■ Problem ■
I need the number of lines in the following entries that hold the word "ibrida", and no other text.

*** Opening Data for processing ***

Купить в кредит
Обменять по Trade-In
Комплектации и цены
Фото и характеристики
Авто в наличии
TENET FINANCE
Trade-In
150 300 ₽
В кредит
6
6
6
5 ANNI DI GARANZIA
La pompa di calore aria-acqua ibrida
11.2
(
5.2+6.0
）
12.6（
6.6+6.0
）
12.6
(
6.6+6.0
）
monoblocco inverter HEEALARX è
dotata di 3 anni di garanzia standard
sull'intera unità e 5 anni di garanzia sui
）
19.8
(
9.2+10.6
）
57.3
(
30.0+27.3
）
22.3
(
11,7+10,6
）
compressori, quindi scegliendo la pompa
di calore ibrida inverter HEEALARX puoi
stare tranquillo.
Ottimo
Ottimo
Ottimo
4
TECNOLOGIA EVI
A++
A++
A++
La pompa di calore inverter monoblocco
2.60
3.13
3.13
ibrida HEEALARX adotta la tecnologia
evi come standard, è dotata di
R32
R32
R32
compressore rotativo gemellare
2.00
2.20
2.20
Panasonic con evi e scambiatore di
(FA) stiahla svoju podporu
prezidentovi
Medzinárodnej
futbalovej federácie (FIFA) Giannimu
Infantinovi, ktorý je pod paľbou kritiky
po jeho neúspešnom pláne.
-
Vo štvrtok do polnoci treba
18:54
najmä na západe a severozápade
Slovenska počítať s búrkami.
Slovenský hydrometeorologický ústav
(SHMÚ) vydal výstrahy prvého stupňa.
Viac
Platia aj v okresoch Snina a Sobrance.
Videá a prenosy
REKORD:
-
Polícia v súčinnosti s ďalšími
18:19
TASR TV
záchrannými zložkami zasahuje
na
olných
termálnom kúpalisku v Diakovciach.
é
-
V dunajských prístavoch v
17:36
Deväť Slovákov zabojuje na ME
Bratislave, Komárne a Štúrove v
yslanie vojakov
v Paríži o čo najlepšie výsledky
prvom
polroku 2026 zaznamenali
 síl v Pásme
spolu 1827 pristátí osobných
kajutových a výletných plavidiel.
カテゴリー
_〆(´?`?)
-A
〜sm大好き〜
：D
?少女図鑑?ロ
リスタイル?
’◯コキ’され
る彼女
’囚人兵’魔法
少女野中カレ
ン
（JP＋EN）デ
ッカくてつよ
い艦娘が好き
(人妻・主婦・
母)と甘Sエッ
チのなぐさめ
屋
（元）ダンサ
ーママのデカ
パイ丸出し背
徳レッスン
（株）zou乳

*** Closing Data for processing ***

■ Response to the task ■
3